Cirurgia robótica cresce na Bahia

Entre os mais de 500 pacientes do Instituto Baiano de Cirurgia Robótica (IBCR) submetidos ao tratamento minimamente invasivo auxiliado por robô em Salvador, 20 são crianças que se beneficiaram dos diferenciais da modalidade cirúrgica, tais como menor risco de sangramento, infecção e dor.

A recuperação é mais rápida e é necessário menor tempo de internação. Como a tecnologia representa um dos maiores avanços da medicina contemporânea, muitos pais têm buscado informações sobre a cirurgia robótica, atualmente realizada em três grandes hospitais da capital baiana.

A tendência natural, acreditam especialistas, é que na pediatria, como já acontece entre os adultos, a técnica robótica seja utilizada com frequência cada vez maior. Um dos pequenos pacientes submetidos à cirurgia robô-assistida em Salvador foi Cauã Calasans (4 anos), que precisou ser operado.

Ele se trata de uma anomalia congênita chamada de hidronefrose neonatal. A administradora Mariana Calasans, sua mãe, descobriu a doença antes mesmo do nascimento. A pediatra consultada após o parto acreditava que a doença poderia regredir naturalmente após o nascimento.

Porém, quando o menino completou três anos, uma ultrassonografia de rotina revelou que a dilatação dos seus rins tinha evoluído do grau um para o três. Após consulta com urologista pediátrico e realização de diversos exames, o especialista explicou que uma cirurgia seria necessária.

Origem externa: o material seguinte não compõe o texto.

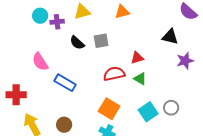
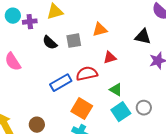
orange triangle: (122, 12) -> (100, 30), moved
green triangle: (140, 79) -> (116, 90), moved
blue rectangle: (65, 83) -> (61, 83), moved, turned -60

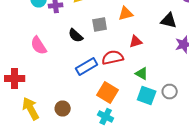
black semicircle: (50, 43) -> (76, 36), moved
cyan square: (121, 112) -> (147, 96), turned -36

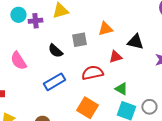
black triangle: (169, 20) -> (135, 42), moved
blue rectangle: (87, 66) -> (54, 82), moved

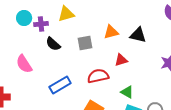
black triangle: (135, 42) -> (138, 35), moved
black semicircle: (55, 51) -> (53, 44), moved

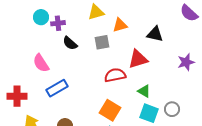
yellow triangle: (66, 14) -> (96, 12), moved
orange triangle: (111, 32) -> (120, 25), moved
red triangle: (121, 60) -> (138, 59), size x1.5
blue rectangle: (60, 85) -> (57, 88), moved

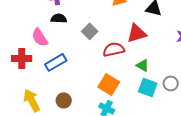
gray square: (102, 42) -> (90, 31), moved, turned -35
black semicircle: (70, 43) -> (59, 18), moved, turned 140
red cross: (17, 96) -> (22, 58), moved

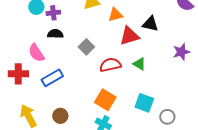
red triangle: (137, 33) -> (129, 36), moved
green triangle: (143, 65) -> (139, 64), moved
gray circle: (171, 83) -> (167, 117), moved

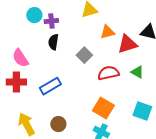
orange triangle: (115, 15) -> (107, 32), moved
black semicircle: (55, 34) -> (53, 42), turned -84
pink semicircle: (36, 53) -> (20, 58), moved

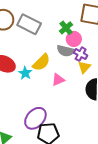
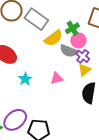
yellow semicircle: (41, 62) -> (53, 38), moved
cyan star: (25, 73) -> (25, 79), moved
purple ellipse: (35, 118) -> (15, 120), moved

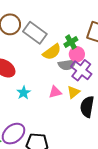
gray semicircle: (69, 51) -> (67, 65), turned -30
purple cross: (83, 56) -> (81, 70), size x1.5
yellow triangle: (85, 70) -> (73, 92), moved

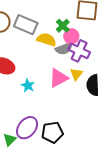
yellow semicircle: (52, 52) -> (46, 40), turned -114
pink triangle: (55, 92) -> (58, 78), size x1.5

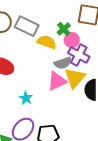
gray semicircle: (64, 49) -> (63, 63), moved
yellow triangle: (76, 74) -> (75, 78), size x1.6
cyan star: (28, 86) -> (26, 98), moved

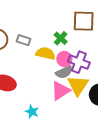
gray rectangle: (27, 26) -> (24, 40), size x0.6
pink circle: (72, 40) -> (64, 59), moved

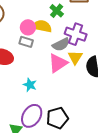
gray rectangle: (24, 40) -> (26, 42), moved
pink circle: (64, 59) -> (28, 27), moved
yellow triangle: (78, 85) -> (75, 57), size x0.7

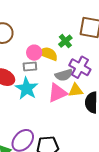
gray rectangle: (26, 42) -> (30, 66), turned -32
yellow triangle: (75, 57) -> (76, 90), turned 42
cyan star: (30, 85) -> (27, 88), moved, size x1.6

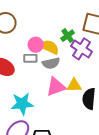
purple cross: (80, 67) -> (81, 49), moved
gray semicircle: (64, 75) -> (51, 63), moved
cyan star: (27, 88) -> (22, 104), moved, turned 30

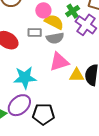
pink circle: (36, 45) -> (43, 10), moved
yellow triangle: (74, 85) -> (77, 75), moved

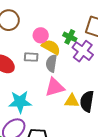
green cross: (73, 11) -> (70, 37), turned -32
gray semicircle: (55, 38) -> (51, 63), turned 108

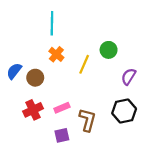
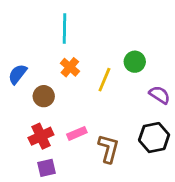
blue semicircle: (14, 71) -> (18, 74), moved
purple semicircle: (129, 77) -> (160, 95), turned 91
purple square: (62, 135) -> (46, 168), moved

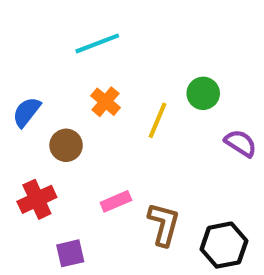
cyan line: (64, 29) -> (97, 43), turned 68
red cross: (41, 136) -> (37, 199), moved
black hexagon: (154, 138) -> (224, 245), moved

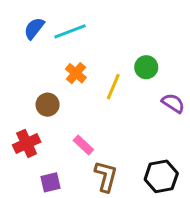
blue semicircle: (27, 112) -> (34, 28), moved
pink rectangle: (116, 201) -> (83, 145), turned 66
brown L-shape: (164, 224) -> (106, 176), moved

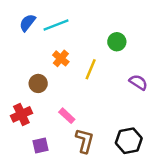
green circle: (146, 67) -> (117, 42), moved

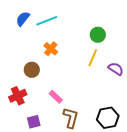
yellow line: (91, 69) -> (93, 58), moved

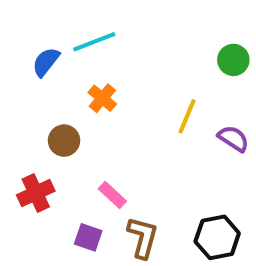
blue semicircle: (23, 19) -> (46, 62), moved
green circle: (98, 35) -> (233, 60), moved
purple square: (34, 122) -> (88, 237), moved, turned 32

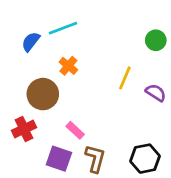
brown circle: (64, 141) -> (43, 94), size x1.5
purple square: (88, 237) -> (59, 159), size x1.4

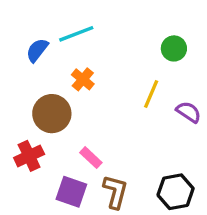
green circle: (156, 40) -> (174, 48), moved

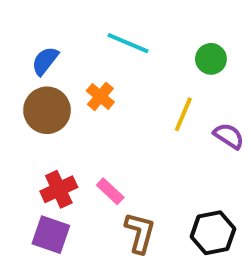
cyan line: (76, 34) -> (128, 43), moved, turned 44
brown circle: (52, 114) -> (47, 110), moved
red cross: (29, 156) -> (59, 189), moved
purple square: (71, 192) -> (51, 235), moved

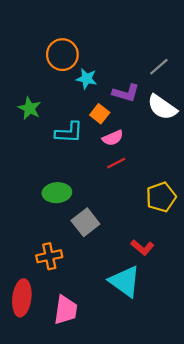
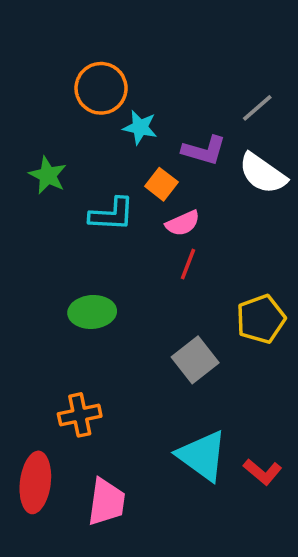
red line: (116, 163) -> (188, 264), turned -42
gray square: (85, 222) -> (195, 360), moved
red L-shape: (142, 247) -> (263, 472), moved

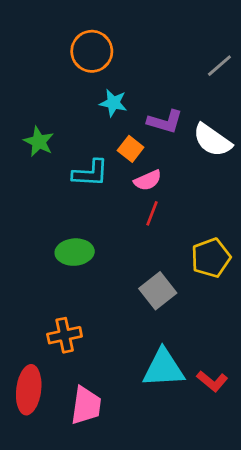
orange circle: (101, 88) -> (92, 51), moved
gray line: (257, 108) -> (219, 66), moved
cyan triangle: (202, 456) -> (163, 368), turned -39

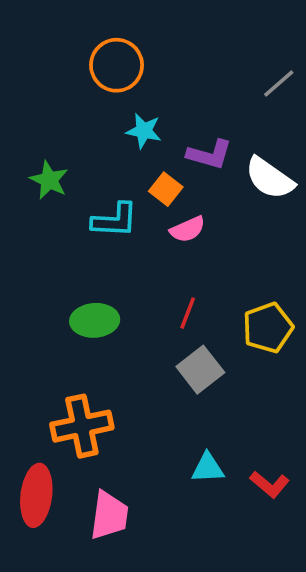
red line: (152, 213) -> (188, 313), moved
orange cross: (65, 335) -> (82, 426), size x1.4
cyan triangle: (163, 368) -> (208, 468), size x0.6

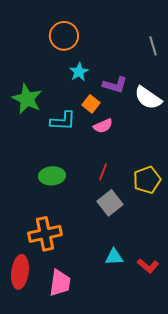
gray line: (279, 83) -> (153, 46), turned -66
cyan star: (144, 131) -> (79, 72), turned 30
green star: (49, 180) -> (27, 99), size x1.4

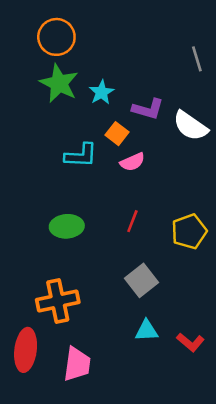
orange circle: (64, 36) -> (56, 37), moved
green star: (27, 99) -> (59, 83), moved
gray square: (110, 203) -> (141, 280), moved

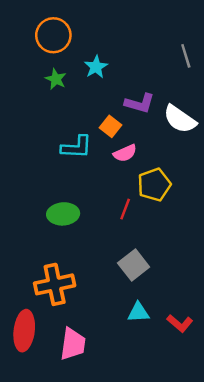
green star: (59, 83) -> (56, 79), size x0.6
cyan star: (102, 92) -> (96, 67), moved
yellow pentagon: (189, 231) -> (154, 185), moved

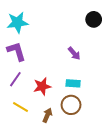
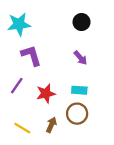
black circle: (94, 19) -> (82, 22), moved
purple L-shape: (16, 51) -> (31, 56), moved
yellow line: (21, 107) -> (22, 128), moved

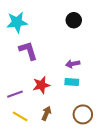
purple arrow: (80, 58) -> (73, 64), moved, turned 120
purple line: (17, 86) -> (15, 94), moved, turned 35
brown circle: (77, 114) -> (83, 114), moved

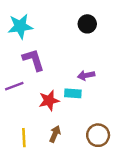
cyan rectangle: (72, 82) -> (73, 93), moved
purple line: (15, 94) -> (14, 86), moved
yellow line: (20, 116) -> (24, 138), turned 56

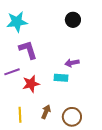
red star: (49, 100) -> (31, 84), moved
brown circle: (98, 135) -> (72, 117), moved

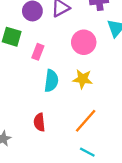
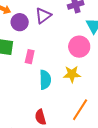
pink circle: (84, 42) -> (79, 47), moved

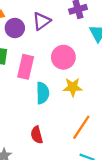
pink circle: (79, 47) -> (63, 57), moved
pink rectangle: (30, 57) -> (26, 67), size x1.5

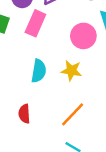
pink circle: (63, 57) -> (83, 36), moved
pink rectangle: (26, 67) -> (35, 23), moved

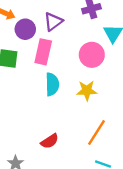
cyan semicircle: (39, 71) -> (52, 84), moved
red semicircle: (24, 114) -> (50, 141), turned -108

Ao se informar sobre os diferenciais da cirurgia robótica, a família de Cauã optou pelo procedimento, que durou cerca de uma hora. O menino teve alta no dia seguinte. Segundo o diretor do núcleo de urologia do IBCR, Leonardo Calazans, quando os pais ficam sabendo das vantagens, optaram pela modalidade.

“O avanço exponencial da tecnologia no mundo inteiro, acompanhado no Brasil e na Bahia, sem dúvida alguma incluirá a pediatria”, declarou o cirurgião. O especialista disse que a velocidade com que a técnica robótica tem evoluído “assusta” até os profissionais mais atualizados e experientes.

A ferramenta, utilizada principalmente no tratamento de câncer, funciona através de um console e joystick com uma série de recursos, como visão tridimensional (3D) e mais nítida, ampliada em 10 vezes quando comparada à cirurgia convencional aberta. Outro diferencial é o filtro de tremor das mãos do cirurgião.